Given the fact that Israel and the United States are very much against Iran developing nuclear power for peaceful purposes, thinking Iran is developing nuclear weapons instead of power plants, together with Stuxnet’s purpose to attack industrial sites, amongst those, nuclear sites in Iran, strongly indicates that the US and/or Israeli governments are behind the Stuxnet malware. Both of these countries have the capabilities to develop it, and in fact, they started to think about this project way back in 2005, when the earliest variants of Stuxnet were created.

Dangers of State-Sponsored Malware

The dangers of this state-sponsored malware is of course that should it be discovered, it may very well prompt the companies, individuals or states that the surveillance is targeted against to take countermeasures, leading to a digital arms race. This may subsequently lead to war, especially when a nation’s critical infrastructure is targeted.
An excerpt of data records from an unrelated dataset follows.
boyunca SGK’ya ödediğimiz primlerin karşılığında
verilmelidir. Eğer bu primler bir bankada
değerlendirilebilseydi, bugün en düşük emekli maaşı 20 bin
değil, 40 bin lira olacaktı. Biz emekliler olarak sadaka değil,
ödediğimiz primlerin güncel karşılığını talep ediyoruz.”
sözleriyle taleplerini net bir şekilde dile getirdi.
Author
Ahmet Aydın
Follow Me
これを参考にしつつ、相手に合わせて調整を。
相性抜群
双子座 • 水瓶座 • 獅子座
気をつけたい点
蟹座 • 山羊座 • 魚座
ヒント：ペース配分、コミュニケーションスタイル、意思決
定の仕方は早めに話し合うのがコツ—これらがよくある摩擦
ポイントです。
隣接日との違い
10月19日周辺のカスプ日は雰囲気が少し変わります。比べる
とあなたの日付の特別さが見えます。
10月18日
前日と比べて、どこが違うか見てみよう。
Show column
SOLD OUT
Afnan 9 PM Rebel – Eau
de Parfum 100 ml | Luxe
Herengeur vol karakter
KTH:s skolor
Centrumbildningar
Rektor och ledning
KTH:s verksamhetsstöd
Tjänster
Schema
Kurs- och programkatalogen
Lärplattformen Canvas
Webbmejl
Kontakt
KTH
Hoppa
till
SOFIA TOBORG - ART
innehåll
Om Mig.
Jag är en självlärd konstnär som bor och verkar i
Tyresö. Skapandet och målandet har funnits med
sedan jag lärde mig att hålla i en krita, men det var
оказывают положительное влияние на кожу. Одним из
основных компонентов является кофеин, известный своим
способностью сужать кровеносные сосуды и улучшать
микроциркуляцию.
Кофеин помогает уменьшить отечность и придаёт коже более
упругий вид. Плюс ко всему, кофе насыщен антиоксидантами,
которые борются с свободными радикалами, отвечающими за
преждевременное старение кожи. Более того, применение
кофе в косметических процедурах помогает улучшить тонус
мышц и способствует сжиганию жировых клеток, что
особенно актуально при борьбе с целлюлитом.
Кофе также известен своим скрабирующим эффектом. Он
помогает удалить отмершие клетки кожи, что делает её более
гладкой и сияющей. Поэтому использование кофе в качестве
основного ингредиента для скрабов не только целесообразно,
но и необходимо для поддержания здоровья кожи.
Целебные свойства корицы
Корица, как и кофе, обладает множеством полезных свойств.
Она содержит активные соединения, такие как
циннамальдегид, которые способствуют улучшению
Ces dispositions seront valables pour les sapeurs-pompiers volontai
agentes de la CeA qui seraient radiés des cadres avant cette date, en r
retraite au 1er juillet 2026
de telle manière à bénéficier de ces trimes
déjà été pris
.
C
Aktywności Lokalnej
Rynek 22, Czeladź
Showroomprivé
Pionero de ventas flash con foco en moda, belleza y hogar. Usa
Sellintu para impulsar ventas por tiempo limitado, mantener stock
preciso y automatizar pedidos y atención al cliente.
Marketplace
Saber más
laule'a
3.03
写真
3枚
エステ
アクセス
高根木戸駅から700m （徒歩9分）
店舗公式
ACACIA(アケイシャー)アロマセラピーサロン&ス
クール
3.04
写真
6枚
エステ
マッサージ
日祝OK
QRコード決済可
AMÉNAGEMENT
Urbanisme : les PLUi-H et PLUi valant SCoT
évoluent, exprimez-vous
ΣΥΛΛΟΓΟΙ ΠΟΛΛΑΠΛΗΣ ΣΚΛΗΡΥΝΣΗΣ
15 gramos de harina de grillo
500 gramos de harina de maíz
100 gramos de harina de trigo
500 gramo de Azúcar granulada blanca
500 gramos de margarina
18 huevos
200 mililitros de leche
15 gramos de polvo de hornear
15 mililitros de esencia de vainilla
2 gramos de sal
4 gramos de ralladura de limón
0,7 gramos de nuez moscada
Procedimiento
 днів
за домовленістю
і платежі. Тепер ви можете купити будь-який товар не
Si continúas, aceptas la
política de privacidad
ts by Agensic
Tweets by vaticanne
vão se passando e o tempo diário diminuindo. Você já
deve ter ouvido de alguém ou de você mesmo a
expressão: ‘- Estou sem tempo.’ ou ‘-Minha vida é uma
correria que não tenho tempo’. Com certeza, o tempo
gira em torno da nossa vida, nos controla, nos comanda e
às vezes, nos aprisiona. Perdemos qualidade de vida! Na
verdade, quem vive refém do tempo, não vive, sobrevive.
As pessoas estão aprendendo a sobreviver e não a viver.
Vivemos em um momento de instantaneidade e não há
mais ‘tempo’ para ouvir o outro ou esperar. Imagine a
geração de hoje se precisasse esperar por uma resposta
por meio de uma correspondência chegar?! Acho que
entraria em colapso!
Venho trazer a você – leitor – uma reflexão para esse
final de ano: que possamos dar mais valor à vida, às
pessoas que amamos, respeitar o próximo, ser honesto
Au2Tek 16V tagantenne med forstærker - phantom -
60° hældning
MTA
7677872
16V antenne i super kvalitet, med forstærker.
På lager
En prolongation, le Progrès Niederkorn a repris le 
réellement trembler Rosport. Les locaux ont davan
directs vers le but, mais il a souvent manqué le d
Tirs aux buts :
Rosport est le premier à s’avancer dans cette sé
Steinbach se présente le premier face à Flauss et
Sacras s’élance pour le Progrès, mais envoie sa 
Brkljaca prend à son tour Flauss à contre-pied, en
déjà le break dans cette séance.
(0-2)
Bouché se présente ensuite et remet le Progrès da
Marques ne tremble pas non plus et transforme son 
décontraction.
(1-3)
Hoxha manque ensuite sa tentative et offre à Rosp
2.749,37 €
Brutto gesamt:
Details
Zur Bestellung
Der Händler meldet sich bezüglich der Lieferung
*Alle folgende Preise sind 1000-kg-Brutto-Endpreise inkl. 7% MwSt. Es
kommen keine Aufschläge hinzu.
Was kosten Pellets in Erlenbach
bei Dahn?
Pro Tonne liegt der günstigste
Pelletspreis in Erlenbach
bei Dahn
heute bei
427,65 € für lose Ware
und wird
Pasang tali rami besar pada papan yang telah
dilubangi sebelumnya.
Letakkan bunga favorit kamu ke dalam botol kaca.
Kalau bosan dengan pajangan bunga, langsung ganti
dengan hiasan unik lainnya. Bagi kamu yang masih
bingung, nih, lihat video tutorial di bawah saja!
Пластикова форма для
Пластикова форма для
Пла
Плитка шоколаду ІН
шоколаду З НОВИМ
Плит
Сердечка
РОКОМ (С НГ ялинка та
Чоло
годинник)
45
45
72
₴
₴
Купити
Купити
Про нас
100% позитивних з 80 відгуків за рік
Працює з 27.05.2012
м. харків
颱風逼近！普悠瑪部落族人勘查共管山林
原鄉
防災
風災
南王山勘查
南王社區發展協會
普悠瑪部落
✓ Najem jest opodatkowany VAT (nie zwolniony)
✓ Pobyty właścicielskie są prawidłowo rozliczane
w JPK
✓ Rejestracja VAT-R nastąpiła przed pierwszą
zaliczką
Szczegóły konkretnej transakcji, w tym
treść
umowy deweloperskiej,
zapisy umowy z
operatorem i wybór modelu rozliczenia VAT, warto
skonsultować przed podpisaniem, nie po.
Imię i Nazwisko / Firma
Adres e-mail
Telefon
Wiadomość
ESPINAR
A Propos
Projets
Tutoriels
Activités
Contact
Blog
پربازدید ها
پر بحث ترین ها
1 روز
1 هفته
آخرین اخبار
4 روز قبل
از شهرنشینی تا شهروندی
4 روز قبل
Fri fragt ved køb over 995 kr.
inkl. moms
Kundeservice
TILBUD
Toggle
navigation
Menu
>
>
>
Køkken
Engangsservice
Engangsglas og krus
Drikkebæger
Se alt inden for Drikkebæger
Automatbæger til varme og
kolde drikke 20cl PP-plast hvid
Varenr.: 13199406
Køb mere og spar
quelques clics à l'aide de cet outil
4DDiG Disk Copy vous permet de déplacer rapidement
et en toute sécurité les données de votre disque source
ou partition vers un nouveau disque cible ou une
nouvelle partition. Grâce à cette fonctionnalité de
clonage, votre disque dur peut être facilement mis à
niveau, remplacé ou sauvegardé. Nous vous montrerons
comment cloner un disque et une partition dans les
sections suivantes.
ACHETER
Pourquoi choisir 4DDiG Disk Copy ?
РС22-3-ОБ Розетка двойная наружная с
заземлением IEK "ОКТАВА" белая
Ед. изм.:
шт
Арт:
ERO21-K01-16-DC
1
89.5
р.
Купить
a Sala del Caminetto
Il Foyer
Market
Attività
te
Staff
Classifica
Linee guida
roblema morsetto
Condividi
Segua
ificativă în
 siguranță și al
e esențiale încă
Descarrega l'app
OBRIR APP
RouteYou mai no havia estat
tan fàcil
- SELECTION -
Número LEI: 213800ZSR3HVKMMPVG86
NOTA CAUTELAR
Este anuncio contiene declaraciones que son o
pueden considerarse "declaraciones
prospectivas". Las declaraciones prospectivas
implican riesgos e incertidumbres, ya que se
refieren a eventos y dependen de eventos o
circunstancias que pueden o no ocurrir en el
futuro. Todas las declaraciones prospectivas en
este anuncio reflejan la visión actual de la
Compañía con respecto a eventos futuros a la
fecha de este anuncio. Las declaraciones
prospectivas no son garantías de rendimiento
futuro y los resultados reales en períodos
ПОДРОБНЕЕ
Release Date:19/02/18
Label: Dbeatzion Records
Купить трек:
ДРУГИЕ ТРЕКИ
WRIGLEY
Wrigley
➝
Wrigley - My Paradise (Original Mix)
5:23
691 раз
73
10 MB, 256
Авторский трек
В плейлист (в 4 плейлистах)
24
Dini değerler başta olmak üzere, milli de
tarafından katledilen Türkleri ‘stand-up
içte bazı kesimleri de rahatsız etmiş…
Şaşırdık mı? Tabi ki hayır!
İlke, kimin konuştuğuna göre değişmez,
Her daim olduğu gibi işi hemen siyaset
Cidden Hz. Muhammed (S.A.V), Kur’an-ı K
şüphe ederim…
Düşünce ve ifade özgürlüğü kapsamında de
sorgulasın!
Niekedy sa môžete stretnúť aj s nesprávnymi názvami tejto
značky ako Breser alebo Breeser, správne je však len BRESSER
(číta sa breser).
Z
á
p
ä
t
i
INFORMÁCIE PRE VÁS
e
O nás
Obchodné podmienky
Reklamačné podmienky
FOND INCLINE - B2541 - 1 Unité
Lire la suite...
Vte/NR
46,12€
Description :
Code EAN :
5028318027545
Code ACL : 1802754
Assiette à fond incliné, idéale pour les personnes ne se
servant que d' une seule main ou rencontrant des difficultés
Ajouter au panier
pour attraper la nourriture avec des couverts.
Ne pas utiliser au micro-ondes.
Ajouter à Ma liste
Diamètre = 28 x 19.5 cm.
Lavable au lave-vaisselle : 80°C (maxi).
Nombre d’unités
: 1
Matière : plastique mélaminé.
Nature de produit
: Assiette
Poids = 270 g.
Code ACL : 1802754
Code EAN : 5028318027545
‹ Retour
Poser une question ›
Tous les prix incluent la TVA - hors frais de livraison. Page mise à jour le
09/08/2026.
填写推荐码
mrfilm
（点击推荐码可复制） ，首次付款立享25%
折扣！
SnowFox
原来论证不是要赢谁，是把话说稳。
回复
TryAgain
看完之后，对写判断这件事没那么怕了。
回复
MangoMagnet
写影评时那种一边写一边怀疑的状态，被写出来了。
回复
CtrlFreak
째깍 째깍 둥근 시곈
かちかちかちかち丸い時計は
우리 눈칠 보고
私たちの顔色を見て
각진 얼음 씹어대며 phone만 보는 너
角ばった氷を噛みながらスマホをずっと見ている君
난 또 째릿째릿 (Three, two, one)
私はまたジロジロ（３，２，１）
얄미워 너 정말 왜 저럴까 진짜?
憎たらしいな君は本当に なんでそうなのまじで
The dangers of states creating malware like this and letting it out in the wild is that it compromises not only security, but also our very safety. Security gets compromised when bugs are left unsolved and back doors built in to let the spies in, and let malware do its work. This affects the safety of all of us. Government back doors and malware is not guaranteed to be used only by governments. Others can get a hold of the malware as well, and security vulnerabilities can be used by others than just spies. Think criminals who are after credit card details, or steal identities which are subsequently used for nefarious purposes.

Governments hacking other nations’ critical infrastructure would constitute an act of war I think. Nowadays every nation worth its salt has set up a digital warfare branch, where exploits are bought, malware developed and deployed. Once you start causing millions of Euros worth of damage to other nations’ infrastructure, you are on a slippery slope. Other countries may “hack back” and this will inevitably lead to a digital arms race, the damage of which does not only affect government computers and infrastructure, but also citizens’ computers and systems, corporations, and in some cases, even our lives. The US attack on Iran’s nuclear installations with the Stuxnet malware was incredibly dangerous and could have caused severe accidents to happen. Think of what would happen had a nuclear meltdown occurred. But nuclear installations are not the only ones, there’s other facilities as well which may come under attacks, hospitals for instance.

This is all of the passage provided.